直近では、アノテーションというAIモデル開発業務において、自身の特性を生かしているショートタイムワーカーも。アノテーションとは、AIの機械学習モデルの開発に必要な教師データを作る際に、画像などの範囲を指定しタグをつける作業のこと。集中力や正確さ、根気が求められる業務で、就労支援機関を通して適正のある方を募り採用したところ、業務内容が本人にとてもマッチしていて、アノテーション業務の経験は全くなかったものの、既に1,000以上のアノテーションを担当。高品質なデータの作成により、開発スピードの向上にも貢献していると言います。

個人の特性や経験を生かしてさまざまな業務で活躍中

「ショートタイムワーク」が当たり前の選択肢になる世の中へ

現在ソフトバンクで働くショートタイムワーカーの就業時間は、週30時間以上の勤務換算で積算すると7.4人分の雇用創出にまで拡大。受け入れ部署やワーカー自身の工夫などを事例集にまとめてシェアすることで、スムーズな雇用につなげる工夫の他、日報などによる業務内容の確認体制、ワーカー向けの相談フォームや、3カ月ごとに面談の場を作るなど、双方が安心して働ける環境づくりも行われています。

「ショートタイムワーク」が当たり前の選択肢になる世の中へ

受け入れ部署の効果としては、生産性の向上の他にも「同じ部署で共に働くことで障がいのある方への理解が深まった」という声があり、ショートタイムワーカーからは「収入が得られるということ以上に、働けるという意識からの自信を獲得できている。働けて嬉しい」という声があると言います。

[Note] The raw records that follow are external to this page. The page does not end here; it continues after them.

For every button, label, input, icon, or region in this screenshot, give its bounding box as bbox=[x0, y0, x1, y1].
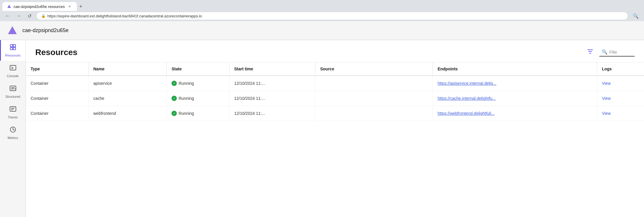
traces-icon bbox=[9, 105, 16, 114]
table-row: Container apiservice ✓ Running 12/10/202… bbox=[26, 76, 644, 91]
col-header-logs: Logs bbox=[597, 62, 644, 76]
cell-starttime: 12/10/2024 11:... bbox=[229, 91, 315, 106]
state-label: Running bbox=[179, 96, 194, 101]
cell-state: ✓ Running bbox=[167, 76, 229, 91]
col-header-type: Type bbox=[26, 62, 89, 76]
lock-icon: 🔒 bbox=[41, 14, 46, 18]
sidebar-metrics-label: Metrics bbox=[8, 136, 18, 140]
table-row: Container webfrontend ✓ Running 12/10/20… bbox=[26, 106, 644, 121]
forward-button[interactable]: → bbox=[15, 13, 23, 19]
page-title: Resources bbox=[35, 48, 580, 57]
state-running-icon: ✓ bbox=[172, 81, 177, 86]
col-header-endpoints: Endpoints bbox=[433, 62, 597, 76]
tab-close-button[interactable]: ✕ bbox=[67, 4, 72, 9]
endpoint-link[interactable]: https://cache.internal.delightfu... bbox=[437, 96, 496, 101]
sidebar-resources-label: Resources bbox=[5, 54, 21, 57]
cell-type: Container bbox=[26, 76, 89, 91]
cell-type: Container bbox=[26, 106, 89, 121]
new-tab-button[interactable]: + bbox=[77, 4, 85, 10]
cell-source bbox=[315, 91, 433, 106]
cell-starttime: 12/10/2024 11:... bbox=[229, 76, 315, 91]
svg-marker-1 bbox=[8, 26, 17, 34]
sidebar-item-structured[interactable]: Structured bbox=[0, 81, 26, 102]
url-text: https://aspire-dashboard.ext.delightfuli… bbox=[47, 14, 202, 18]
console-icon bbox=[9, 64, 16, 73]
sidebar-structured-label: Structured bbox=[5, 95, 20, 98]
aspire-logo-icon bbox=[7, 25, 18, 36]
cell-logs: View bbox=[597, 106, 644, 121]
cell-name: cache bbox=[89, 91, 167, 106]
url-input[interactable]: 🔒 https://aspire-dashboard.ext.delightfu… bbox=[36, 12, 628, 20]
metrics-icon bbox=[9, 126, 16, 135]
col-header-state: State bbox=[167, 62, 229, 76]
svg-rect-5 bbox=[13, 47, 16, 50]
col-header-starttime: Start time bbox=[229, 62, 315, 76]
page-header: Resources 🔍 Filte bbox=[26, 40, 644, 62]
app-container: Resources Console bbox=[0, 21, 644, 217]
svg-rect-4 bbox=[10, 47, 13, 50]
browser-tabs: cae-dzpsipnd2u65e resources ✕ + bbox=[0, 0, 644, 11]
state-running-icon: ✓ bbox=[172, 111, 177, 116]
tab-title: cae-dzpsipnd2u65e resources bbox=[14, 4, 65, 9]
sidebar-item-resources[interactable]: Resources bbox=[0, 40, 26, 61]
sidebar-traces-label: Traces bbox=[8, 115, 18, 119]
table-row: Container cache ✓ Running 12/10/2024 11:… bbox=[26, 91, 644, 106]
cell-endpoint: https://apiservice.internal.delig... bbox=[433, 76, 597, 91]
browser-search-button[interactable]: 🔍 bbox=[631, 13, 640, 19]
cell-state: ✓ Running bbox=[167, 91, 229, 106]
cell-source bbox=[315, 76, 433, 91]
svg-rect-3 bbox=[13, 44, 16, 47]
state-label: Running bbox=[179, 111, 194, 116]
cell-logs: View bbox=[597, 91, 644, 106]
cell-source bbox=[315, 106, 433, 121]
tab-favicon-icon bbox=[7, 4, 11, 9]
cell-starttime: 12/10/2024 11:... bbox=[229, 106, 315, 121]
endpoint-link[interactable]: https://webfrontend.delightfuli... bbox=[437, 111, 495, 116]
svg-rect-2 bbox=[10, 44, 13, 47]
cell-endpoint: https://cache.internal.delightfu... bbox=[433, 91, 597, 106]
search-placeholder: Filte bbox=[609, 50, 617, 54]
sidebar-item-traces[interactable]: Traces bbox=[0, 102, 26, 122]
search-icon: 🔍 bbox=[602, 49, 608, 55]
table-header-row: Type Name State Start time Source Endpoi… bbox=[26, 62, 644, 76]
col-header-name: Name bbox=[89, 62, 167, 76]
cell-endpoint: https://webfrontend.delightfuli... bbox=[433, 106, 597, 121]
address-bar: ← → ↺ 🔒 https://aspire-dashboard.ext.del… bbox=[0, 11, 644, 21]
search-bar[interactable]: 🔍 Filte bbox=[599, 48, 635, 57]
resources-table: Type Name State Start time Source Endpoi… bbox=[26, 62, 644, 217]
header-actions: 🔍 Filte bbox=[585, 47, 635, 57]
state-label: Running bbox=[179, 81, 194, 86]
sidebar-console-label: Console bbox=[7, 74, 19, 78]
cell-logs: View bbox=[597, 76, 644, 91]
logs-view-link[interactable]: View bbox=[602, 96, 611, 101]
resources-icon bbox=[9, 44, 16, 52]
cell-state: ✓ Running bbox=[167, 106, 229, 121]
cell-name: apiservice bbox=[89, 76, 167, 91]
sidebar-item-metrics[interactable]: Metrics bbox=[0, 122, 26, 143]
main-content: Resources 🔍 Filte bbox=[26, 40, 644, 217]
structured-icon bbox=[9, 85, 16, 94]
svg-marker-0 bbox=[7, 5, 11, 8]
active-tab[interactable]: cae-dzpsipnd2u65e resources ✕ bbox=[2, 2, 77, 11]
browser-chrome: cae-dzpsipnd2u65e resources ✕ + ← → ↺ 🔒 … bbox=[0, 0, 644, 21]
resources-data-table: Type Name State Start time Source Endpoi… bbox=[26, 62, 644, 121]
back-button[interactable]: ← bbox=[4, 13, 12, 19]
col-header-source: Source bbox=[315, 62, 433, 76]
logs-view-link[interactable]: View bbox=[602, 81, 611, 86]
cell-type: Container bbox=[26, 91, 89, 106]
svg-line-7 bbox=[11, 67, 13, 68]
endpoint-link[interactable]: https://apiservice.internal.delig... bbox=[437, 81, 496, 86]
filter-button[interactable] bbox=[585, 47, 596, 57]
cell-name: webfrontend bbox=[89, 106, 167, 121]
app-header: cae-dzpsipnd2u65e bbox=[0, 21, 644, 40]
logs-view-link[interactable]: View bbox=[602, 111, 611, 116]
state-running-icon: ✓ bbox=[172, 96, 177, 101]
refresh-button[interactable]: ↺ bbox=[26, 13, 33, 19]
sidebar-item-console[interactable]: Console bbox=[0, 61, 26, 81]
sidebar: Resources Console bbox=[0, 21, 26, 217]
app-title: cae-dzpsipnd2u65e bbox=[22, 27, 69, 34]
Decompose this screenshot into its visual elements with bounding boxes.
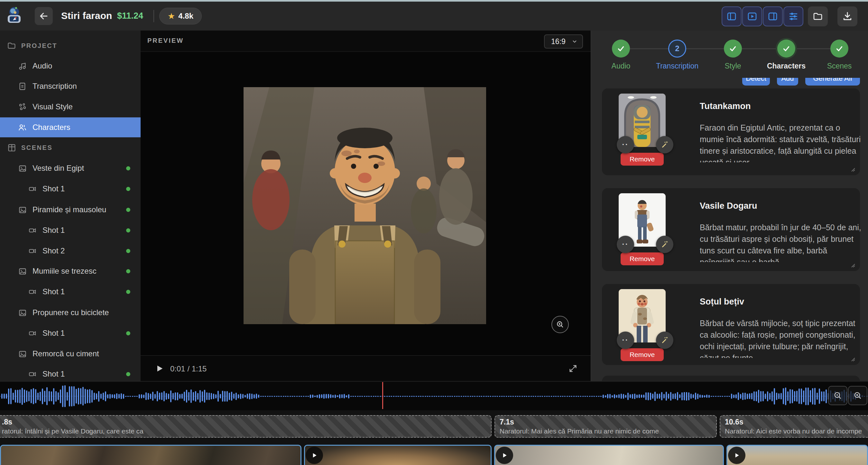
character-name: Vasile Dogaru (700, 201, 757, 211)
project-section-header: PROJECT (7, 39, 57, 52)
preview-panel: PREVIEW 16:9 (141, 31, 591, 381)
step-scenes[interactable] (830, 39, 848, 58)
remove-character-button[interactable]: Remove (621, 153, 664, 166)
video-clip[interactable] (726, 445, 868, 465)
character-description-input[interactable]: Bărbat matur, probabil în jur de 40–50 d… (700, 222, 862, 262)
sidebar-shot[interactable]: Shot 1 (0, 323, 141, 343)
step-style[interactable] (724, 39, 742, 58)
resize-handle-icon[interactable] (850, 167, 856, 172)
zoom-preview-button[interactable] (551, 316, 569, 333)
sidebar-shot[interactable]: Shot 1 (0, 220, 141, 240)
sidebar-scene-remorca[interactable]: Remorcă cu ciment (0, 344, 141, 364)
characters-panel: Detect Add Generate All Audio 2 Transcri… (591, 31, 868, 381)
timeline-zoom-in-button[interactable] (848, 386, 867, 405)
preview-panel-toggle-button[interactable] (742, 6, 762, 26)
play-panel-icon (747, 11, 757, 22)
magnifier-plus-icon (853, 391, 862, 400)
sidebar-shot[interactable]: Shot 2 (0, 241, 141, 261)
sidebar-shot[interactable]: Shot 1 (0, 282, 141, 302)
dots-icon: ·· (622, 243, 629, 246)
workflow-steps: Audio 2 Transcription Style Characters S… (591, 31, 868, 78)
timeline-zoom-out-button[interactable] (828, 386, 847, 405)
star-icon: ★ (167, 11, 175, 21)
step-label: Scenes (810, 62, 868, 70)
aspect-ratio-dropdown[interactable]: 16:9 (544, 34, 583, 48)
folder-icon (7, 41, 16, 50)
step-audio[interactable] (612, 39, 630, 58)
resize-handle-icon[interactable] (850, 357, 856, 362)
character-name: Soțul bețiv (700, 297, 744, 307)
status-dot (126, 187, 130, 191)
sidebar-shot[interactable]: Shot 1 (0, 179, 141, 199)
video-clip[interactable] (0, 445, 302, 465)
character-description-input[interactable]: Faraon din Egiptul Antic, prezentat ca o… (700, 122, 862, 162)
resize-handle-icon[interactable] (850, 263, 856, 268)
sidebar-scene-piramide[interactable]: Piramide și mausoleu (0, 200, 141, 220)
character-description-input[interactable]: Bărbat de vârstă mijlocie, soț tipic pre… (700, 318, 862, 358)
video-clip[interactable] (304, 445, 492, 465)
sidebar-item-characters[interactable]: Characters (0, 118, 141, 137)
video-frame[interactable] (244, 87, 486, 324)
drag-handle-button[interactable]: ·· (617, 332, 634, 349)
rating-badge[interactable]: ★ 4.8k (159, 8, 202, 25)
clip-play-button[interactable] (306, 447, 323, 464)
project-title: Stiri faraon (61, 10, 112, 21)
back-button[interactable] (35, 7, 53, 25)
arrow-left-icon (39, 11, 49, 21)
character-card-tutankamon: ·· Remove Tutankamon Faraon din Egiptul … (602, 89, 860, 175)
preview-title: PREVIEW (147, 37, 184, 44)
status-dot (126, 269, 130, 273)
sidebar-item-visual-style[interactable]: Visual Style (0, 97, 141, 117)
sidebar-item-transcription[interactable]: Transcription (0, 76, 141, 96)
video-clip[interactable] (494, 445, 724, 465)
dots-icon: ·· (622, 339, 629, 342)
status-dot (126, 166, 130, 170)
drag-handle-button[interactable]: ·· (617, 136, 634, 154)
remove-character-button[interactable]: Remove (621, 253, 664, 265)
sliders-icon (788, 11, 799, 22)
transcript-segment[interactable]: 7.1s Naratorul: Mai ales că Primăria nu … (494, 415, 717, 438)
play-icon (311, 452, 317, 459)
regenerate-image-button[interactable] (656, 136, 673, 154)
playhead[interactable] (382, 382, 383, 409)
character-card-vasile-dogaru: ·· Remove Vasile Dogaru Bărbat matur, pr… (602, 188, 860, 271)
step-label: Style (704, 62, 762, 70)
segment-text: Naratorul: Aici este vorba nu doar de in… (725, 427, 862, 435)
sidebar-scene-mumiile[interactable]: Mumiile se trezesc (0, 261, 141, 281)
settings-sliders-button[interactable] (783, 6, 803, 26)
app-window: Stiri faraon $11.24 ★ 4.8k (0, 0, 868, 465)
video-camera-icon (28, 247, 37, 255)
budget-amount: $11.24 (117, 11, 143, 21)
fullscreen-button[interactable] (568, 364, 578, 373)
step-transcription[interactable]: 2 (668, 39, 686, 58)
panel-left-toggle-button[interactable] (722, 6, 742, 26)
step-characters[interactable] (777, 39, 795, 58)
regenerate-image-button[interactable] (656, 236, 673, 253)
drag-handle-button[interactable]: ·· (617, 236, 634, 253)
magnifier-minus-icon (833, 391, 842, 400)
play-button[interactable] (155, 364, 164, 373)
segment-duration: .8s (2, 418, 12, 426)
transcript-segment[interactable]: 10.6s Naratorul: Aici este vorba nu doar… (720, 415, 868, 438)
regenerate-image-button[interactable] (656, 332, 673, 349)
audio-waveform[interactable] (0, 382, 868, 410)
magic-wand-icon (660, 240, 669, 248)
status-dot (126, 208, 130, 212)
open-folder-button[interactable] (808, 6, 828, 26)
sidebar-item-audio[interactable]: Audio (0, 56, 141, 76)
magic-wand-icon (660, 140, 669, 149)
timeline: .8s ratorul: întâlni și pe Vasile Dogaru… (0, 381, 868, 465)
clip-play-button[interactable] (728, 447, 745, 464)
document-icon (18, 82, 27, 91)
download-button[interactable] (837, 6, 857, 26)
sidebar-scene-veste-din-egipt[interactable]: Veste din Egipt (0, 158, 141, 178)
image-icon (18, 308, 27, 317)
play-icon (734, 452, 740, 459)
video-camera-icon (28, 226, 37, 234)
sidebar-scene-propunere[interactable]: Propunere cu biciclete (0, 303, 141, 323)
clip-play-button[interactable] (496, 447, 513, 464)
panel-right-toggle-button[interactable] (763, 6, 783, 26)
remove-character-button[interactable]: Remove (621, 348, 664, 361)
transcript-segment[interactable]: .8s ratorul: întâlni și pe Vasile Dogaru… (0, 415, 492, 438)
sidebar-shot[interactable]: Shot 1 (0, 364, 141, 381)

「ショートタイムワーク」が当たり前の選択肢になる世の中へ

今後の展開について横溝は「障がいのある方だけでなく、難病や闘病中の方、子育て中や介護中の方などが時間や場所、個人の状況に縛られず、自分らしく活躍できる環境作りを『ショートタイムワーク』を通して目指していきたい。多様な人々が共に働ける働き方が当たり前の選択肢になっていること、求人情報などで選択肢として当たり前に選べたり、多様な働きかたへの後押しにつながっていくような、そんな取り組みにしていきたいと考えています」と語りました。

  • ソフトバンクでは人事部が行うフルタイムの正社員の障がい者採用と、CSRが担当部署となる週20時間未満の「ショートタイムワーク」があり、後者は雇用機会の創出の目的でアルバイトの形で運用されています。

「ショートタイムワーク」を社会に普及させる

ソフトバンクは企業/自治体と共に「ショートタイムワーク」の普及に取り組む「ショートタイムワーク・アライアンス」を2018年に発足させ、現在216の企業・団体が参加しています。